> **YOUR GOAL**: Would you repeat the data below exactly, taking out the images?

> **DATA BELOW**:

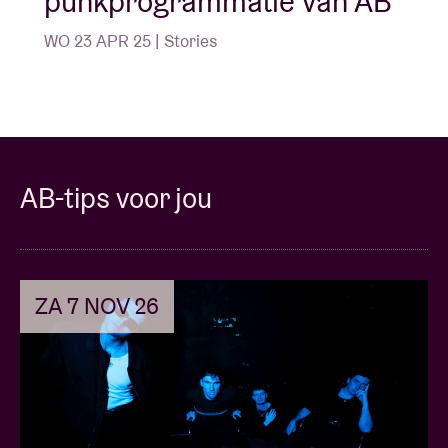
punkprogrammatie van AB
WO 23 APR 25 | Stories
AB-tips voor jou
ZA 7 NOV 26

> **RESPONSE TO THE TASK**:
punkprogrammatie van AB
WO 23 APR 25 | Stories
AB-tips voor jou
ZA 7 NOV 26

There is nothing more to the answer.